Thanks for any help on this! I went to production with Rook/Ceph with 900GB disks to workaround this issue, so I hope we can get to the bottom of this. Let me know what other data would be helpful to track this down.

Sorry @Mutantt and @sethjones. I think the correct workaround should be deviceFilter: ^sd[a-z]+$ to ensure it stops matching after the alpha characters. I updated the workaround recommendations posted previously.

If users wish to work around this issue, my latest suggestion is to partition any device greater than 875GB with a GPT partition table and create a single partition spanning the whole device. The GPT partition at the beginning of the disk should stop Linux from observing any “phantom” Atari partitions, and users will not have to destroy raw disk OSDs later to be re-created as LVM.

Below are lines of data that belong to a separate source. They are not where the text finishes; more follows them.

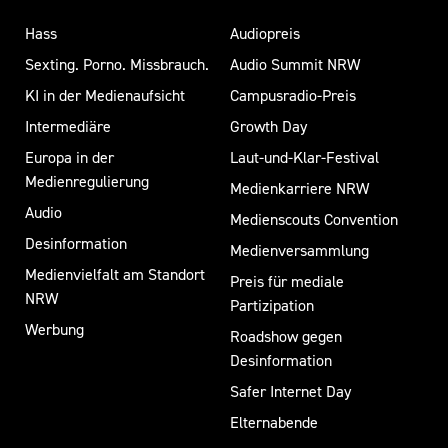
über
Hass
Audiopreis
Videochats
Sexting. Porno. Missbrauch.
Audio Summit NRW
–
Stichwort
KI in der Medienaufsicht
Campusradio-Preis
Sexting.
Intermediäre
Growth Day
Davon
Europa in der
Laut-und-Klar-Festival
kann
Medienregulierung
man
Medienkarriere NRW
sich
Audio
Medienscouts Convention
bereits
Desinformation
Medienversammlung
massiv
Medienvielfalt am Standort
Preis für mediale
belästigt
NRW
Partizipation
fühlen.
Werbung
Kinder,
Roadshow gegen
die
Desinformation
sich
Safer Internet Day
darauf
Elternabende
jedoch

@Krast76 @dalingng @preslavgerchev @zzswang @linkvt @brian-fa @dalingng

It would be good to verify the fix (now built into the rook/ceph:v1.6.0.508.g037945a image) is working on the real-world error. I did my best to test this using manually-created atari partitions, but things can always slip through.

Hi @BlaineEXE, thanks for the update and thanks to the others here for finding the issue!

I have only one question that I didn’t see answered in the PR, what should I do with my existing OSDs right now, should I scratch them and reinstall them with rook 1.6.7 running? I setup a device filter to exclude partitions which prevented the additional partitions of this bug, but not sure if my existing OSDs are now good to go for the future.

If you are using that workaround, you should not need to scratch the OSDs. Only if Rook has created OSDs on both the main disk/partition and one of the “phantom” partitions will you need to scratch those OSDs.